Hi I'm just trying out the prodigy nightly -- I have a dataset with over 1000 data samples. However, when I run prodigy, it runs out of data after 10 samples. If I refresh my browser, I get another 10, and it runs out again so I have to refresh the browser again. Is this expected behavior?
Hi! Which nightly version are you using and could you share your
prodigy.json configuration? Are you annotating with an existing dataset (i.e. adding more annotations to a dataset you previously created) or a new dataset?
I have the same issue and I am running version 1.11.0a4. The only configuration in my
prodigy.json is to set the sqlite database. I am annotating with a new dataset.
Same issue when using
Can you try setting the environment variable
PRODIGY_LEGACY=1? This should work around whatever might be causing this.
Hello, new on here. I received the nightly release a few days ago and have separate virtual environments set up for the stable version, the nightly release I originally received (a4) and the one I got last night (a5).
I was running into this issue as well while trying to run ner.teach on multi-word spans identified with the help of sense2vec.teach. I tried the following command in each of the three builds (stable,a4,a5):
prodigy ner.teach ner_lbl_dataset en_core_web_lg /path/to/source.txt --label LBL --patterns lbl_patterns.jsonl
My source text is several thousand examples long. In nightly a4, I found it stalled out at 10 annotations, while the stable build and a5 were not limited. Hopefully this is useful for someone!
My prodigy.json file appears to be empty when I
Glad it worked and yes, I just realised I forgot to update this thread!
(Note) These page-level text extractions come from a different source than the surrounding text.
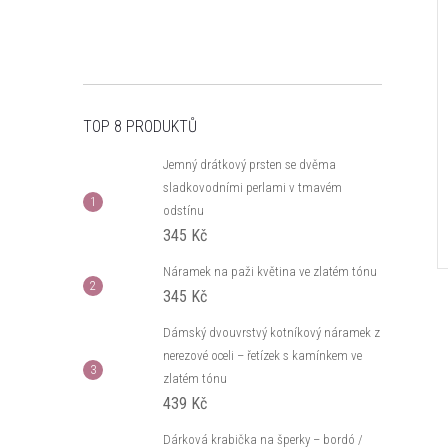
TOP 8 PRODUKTŮ
Jemný drátkový prsten se dvěma
sladkovodními perlami v tmavém
odstínu
345 Kč
Náramek na paži květina ve zlatém tónu
345 Kč
Dámský dvouvrstvý kotníkový náramek z
nerezové oceli – řetízek s kamínkem ve
zlatém tónu
439 Kč
Dárková krabička na šperky – bordó /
We added a workaround in the latest nightly that falls back to the previous feeds behaviour and should resolve this problem
Hi, I was able to not get this problem for a while by using the PRODIGY_LEGACY=1 flag, but now it is coming back up again. I'm using the nightly prodigy-1.11.0a5 now, and with or without the flag, I am getting this issue. I'm using spacy installed from the github source. My annotation data is extremely long now, over 100k, so maybe that is why? I'm also prepopulating the annotation with a model before annotating.
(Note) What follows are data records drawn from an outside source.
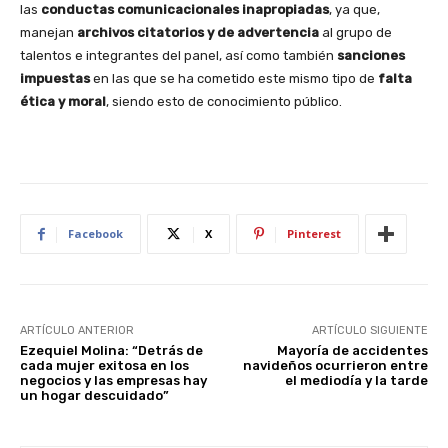
las
conductas comunicacionales inapropiadas
, ya que,
manejan
archivos citatorios y de advertencia
al grupo de
talentos e integrantes del panel, así como también
sanciones
impuestas
en las que se ha cometido este mismo tipo de
falta
ética y moral
, siendo esto de conocimiento público.
Facebook
X
Pinterest
ARTÍCULO ANTERIOR
ARTÍCULO SIGUIENTE
Ezequiel Molina: “Detrás de
Mayoría de accidentes
cada mujer exitosa en los
navideños ocurrieron entre
negocios y las empresas hay
el mediodía y la tarde
un hogar descuidado”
By extremely long, do you mean the input data or the individual examples? The number of incoming examples shouldn't matter because the stream is only consumed in batches.
Do you have a custom recipe that pre-populates the annotations? If so, is there any case where your stream might yield
None values, or does the model take very long to process the texts? Also, is there any place where you're duplicating examples (e.g. to send out multiple suggestions)? And when you look at the hashes of the outgoing examples, do you see any duplicates there?
I see. I also turned the stream into a list and sorted it -- that's the only way I can get the stream to appear in order when there's more than on entity per annotation -- so it takes a little while on start up, but then it is fine.
Yea I do prepopulate, and I include streams that don't have entities -- I think this makes sense in case the prepopulating model makes a mistake. But I'm having this issue quite regularly at once every 10 annotations, so I don't feel like this is the only issue. There are no duplicates, I have de-duplicated everything.